La consommation privée est restée robuste en 2010 et a atteint le plus fort taux de croissance depuis 2007 relève en particulier le Créa. Elle devrait se maintenir au même rythme en 2011, mais fléchir en 2012, tout en restant proche de la croissance de long terme. Deux facteurs peuvent expliquer ce fléchissement. D'une part, après avoir fortement augmenté en 2009, les salaires réels n'ont que faiblement progressé en 2010 et ne devraient guère faire mieux en 2011. Les consommateurs helvétiques ont par ailleurs bénéficié d'un niveau général des prix quasiment stable, ce qui ne devrait plus être le cas en 2011-2012 où l'on observera probablement une hausse du niveau général des prix.

Même si elle ne sera pas très marquée, cette dernière aura quand même comme conséquence que les salaires réels pourraient de nouveau diminuer en 2012, le marché du travail, bien que fonctionnant bien, n'étant pas assez porteur pour une hausse plus forte des salaires. L'indice du climat de consommation reste d'ailleurs au-dessous de son plus haut niveau atteint en été 2010 et l'indicateur UBS de la consommation a une nouvelle fois baissé en février. Etant donné qu'il ne devrait pas y avoir d'impulsions nouvelles venant du marché du travail en 2012, la consommation privée devrait se replier en 2012, voire décroître en 2013.

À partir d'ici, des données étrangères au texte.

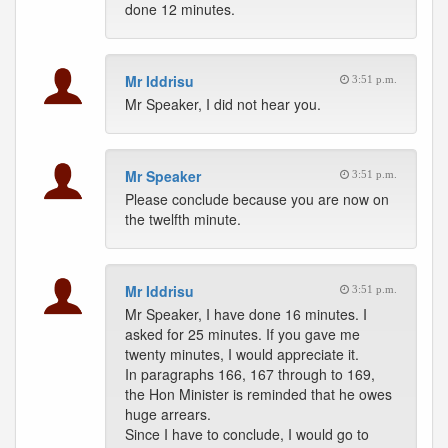
done 12 minutes.
Mr Iddrisu
3:51 p.m.
Mr Speaker, I did not hear you.
Mr Speaker
3:51 p.m.
Please conclude because you are now on
the twelfth minute.
Mr Iddrisu
3:51 p.m.
Mr Speaker, I have done 16 minutes. I
asked for 25 minutes. If you gave me
twenty minutes, I would appreciate it.
In paragraphs 166, 167 through to 169,
the Hon Minister is reminded that he owes
huge arrears.
Since I have to conclude, I would go to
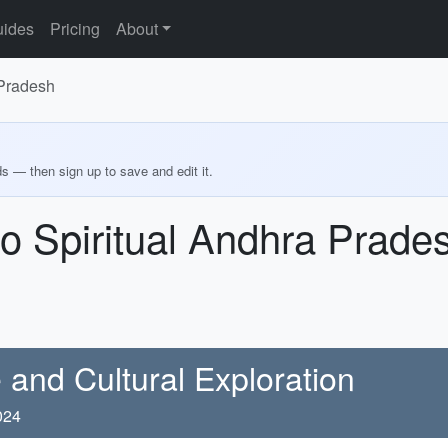
ides
Pricing
About
 Pradesh
ds — then sign up to save and edit it.
o Spiritual Andhra Prade
 and Cultural Exploration
024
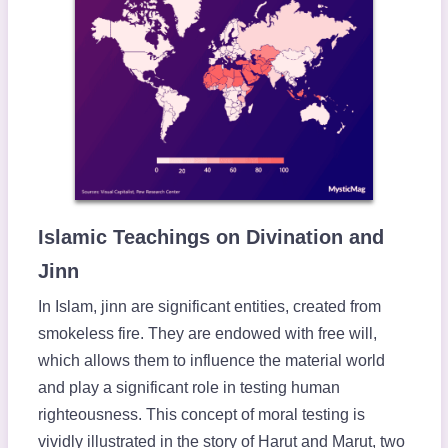
Islamic Teachings on Divination and
Jinn
In Islam, jinn are significant entities, created from
smokeless fire. They are endowed with free will,
which allows them to influence the material world
and play a significant role in testing human
righteousness. This concept of moral testing is
vividly illustrated in the story of Harut and Marut, two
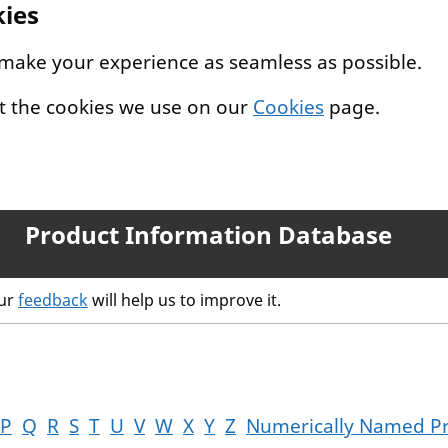
kies
 make your experience as seamless as possible.
t the cookies we use on our
Cookies
page.
Product Information Database
our
feedback
will help us to improve it.
P
Q
R
S
T
U
V
W
X
Y
Z
Numerically Named P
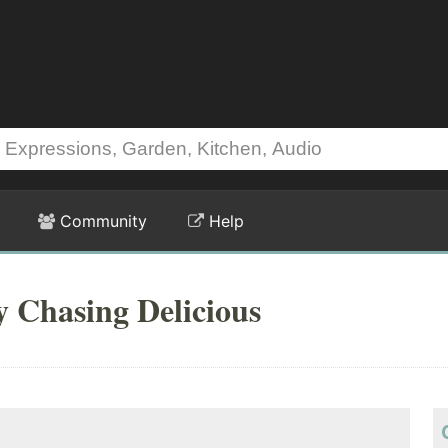
Community
Help
y Chasing Delicious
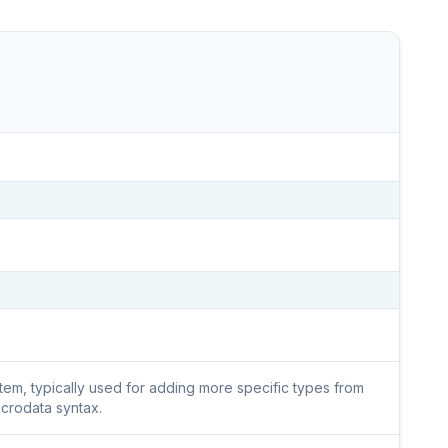
 item, typically used for adding more specific types from
icrodata syntax.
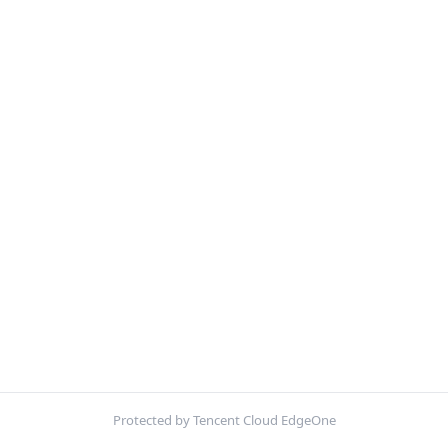
Protected by Tencent Cloud EdgeOne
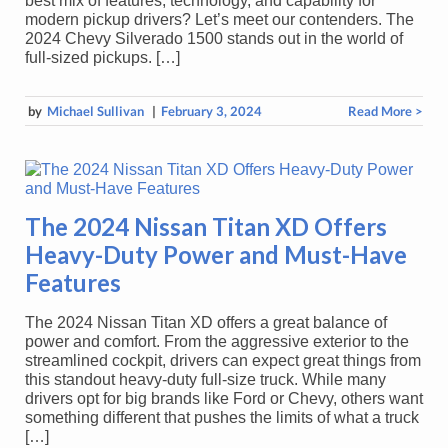
best mix of features, technology, and capability for
modern pickup drivers? Let’s meet our contenders. The
2024 Chevy Silverado 1500 stands out in the world of
full-sized pickups. […]
by
Michael Sullivan
|
February 3, 2024
Read More >
The 2024 Nissan Titan XD Offers
Heavy-Duty Power and Must-Have
Features
The 2024 Nissan Titan XD offers a great balance of
power and comfort. From the aggressive exterior to the
streamlined cockpit, drivers can expect great things from
this standout heavy-duty full-size truck. While many
drivers opt for big brands like Ford or Chevy, others want
something different that pushes the limits of what a truck
[…]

La situation dans l'industrie suisse s'est rapidement redressée en 2010, même si certains secteurs ont été un peu à la traîne par rapport à d'autres. Après un fléchissement passager au 3e trimestre de 2010, production, entrées des commandes et chiffre d'affaires se sont de nouveau mis au vert à la fin de l'année. Mais les entreprises s'inquiètent de la force persistante du franc suisse, qui les oblige à réduire leurs marges pour rester compétitives. Cette situation peut devenir intenable si la force du franc devait perdurer trop longtemps. Au vu de l'entrée de commandes, l'évolution devrait rester positive au cours des mois à venir et ce n'est que vers la fin de l'année que l'on pourrait noter un ralentissement. Le récent indice PMI est d'ailleurs tombé à son plus bas niveau depuis octobre 2010, même s'il reste toujours au-dessus de la barre de 50 indiquant une poursuite de la croissance des activités dans l'industrie.

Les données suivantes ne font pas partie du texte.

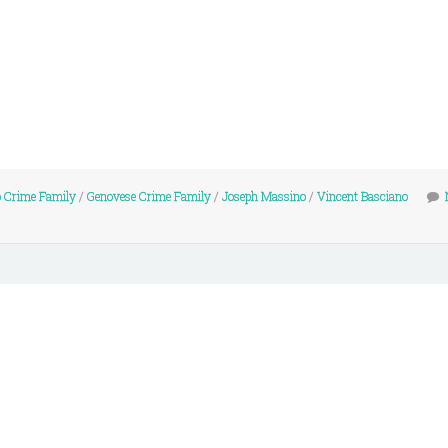
 Crime Family
/
Genovese Crime Family
/
Joseph Massino
/
Vincent Basciano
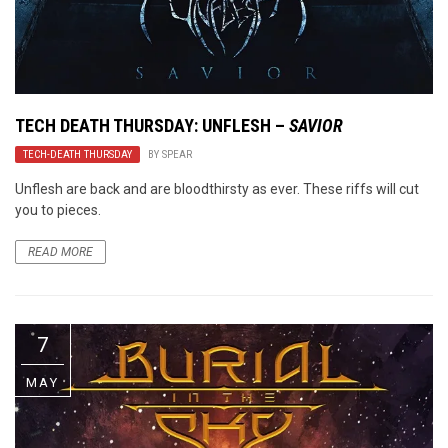
TECH DEATH THURSDAY: UNFLESH –
SAVIOR
TECH-DEATH THURSDAY
BY
SPEAR
Unflesh are back and are bloodthirsty as ever. These riffs will cut
you to pieces.
READ MORE
7
MAY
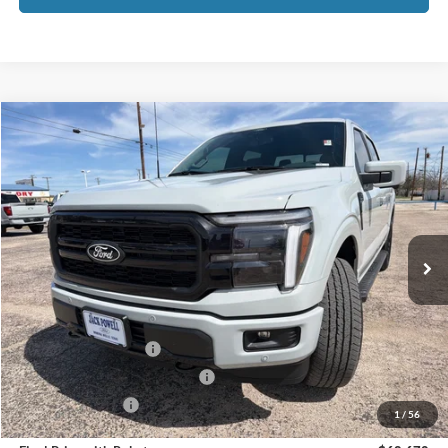
Compare Vehicle
$68,670
2026
Ford F-150
Lariat
OUR PRICE
Price Drop
VIN:
1FTFW5L50TFA15645
Stock:
TA111
Model:
W5L
Ext.
Int.
In Stock
Less
MSRP:
$73,170
Retail Customer Cash
-$3,000
SSE Down Payment Assistance
-$1,000
Mega Bonus Cash
-$500
1
/
56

Le secteur de la construction a enregistré en 2009-2010 des taux de croissance supérieurs à 3%. Les projets de construction annoncés pour le 1er trimestre 2011 laissent entrevoir la poursuite des activités en 2011. L'indice général de la construction est en hausse, mais celui du génie civil stagne. Vu l'augmentation attendue des taux d'intérêt et le fléchissement général des activités économiques en 2012-2013, le secteur de la construction pourrait souffrir de cette évolution et s'essouffler quelque peu en 2012-2013. A l'instar des autres variables économiques, les exportations de marchandises se sont rapidement redressées au cours de 2010, sans toutefois atteindre le niveau d'avant-crise.

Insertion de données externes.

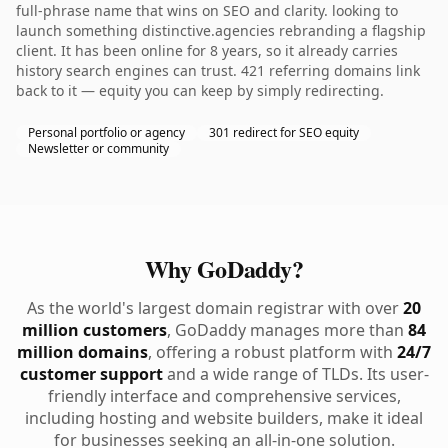
full-phrase name that wins on SEO and clarity. looking to
launch something distinctive.agencies rebranding a flagship
client. It has been online for 8 years, so it already carries
history search engines can trust. 421 referring domains link
back to it — equity you can keep by simply redirecting.
Personal portfolio or agency
301 redirect for SEO equity
Newsletter or community
Why GoDaddy?
As the world's largest domain registrar with over
20
million customers
, GoDaddy manages more than
84
million domains
, offering a robust platform with
24/7
customer support
and a wide range of TLDs. Its user-
friendly interface and comprehensive services,
including hosting and website builders, make it ideal
for businesses seeking an all-in-one solution.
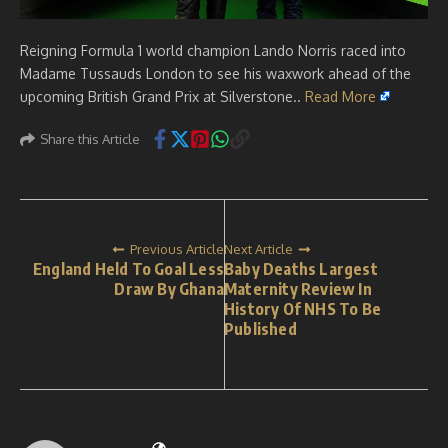
Reigning Formula 1 world champion Lando Norris raced into
Madame Tussauds London to see his waxwork ahead of the
upcoming British Grand Prix at Silverstone..
Read More
Share this Article
Previous Article
Next Article
England Held To Goal Less
Baby Deaths Largest
Draw By Ghana
Maternity Review In
History Of NHS To Be
Published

Par rapport aux deux premiers trimestres de 2010, la croissance des exportations de biens a toutefois nettement ralenti au cours de la deuxième moitié de 2010, en partie à cause de l'envolée du franc suisse, même si les exportations suisses se sont toujours bien adaptées à un franc fort. Comme on s'attend à ce que les activités économiques internationales soient un peu freinées par les événements au Japon et par d'autres phénomènes, les exportations suisses devraient continuer à se replier dans les mois à venir. Comme les importations ralentissent moins que les exportations, la demande intérieure restant robuste, il s'ensuit que la contribution nette du commerce extérieur à la croissance économique sera négative en 2011-2013.

Après une timide reprise en 2010, le marché de l'emploi devrait se redresser plus franchement en 2011, mais ce ne sera probablement que de courte durée, vu l'évolution attendue pour l'économie en général. Le taux de chômage devrait diminuer notablement en 2011, mais se stabiliser ensuite autour des valeurs atteintes en 2011. La BNS continuera à appuyer sur les freins, ce qui fera augmenter les taux d'intérêt. Le taux d'inflation suivra également une tendance à la hausse, même si elle restera modérée.